» **THE TASK**: Once you find the line containing "An icon of the Star Wars franchise has", output it and every line after it to the end of the records, exactly.

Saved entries
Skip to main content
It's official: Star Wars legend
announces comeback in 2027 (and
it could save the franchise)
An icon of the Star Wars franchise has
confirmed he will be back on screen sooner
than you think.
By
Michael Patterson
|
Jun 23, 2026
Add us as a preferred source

» **WRITTEN SOLUTION**:
An icon of the Star Wars franchise has
confirmed he will be back on screen sooner
than you think.
By
Michael Patterson
|
Jun 23, 2026
Add us as a preferred source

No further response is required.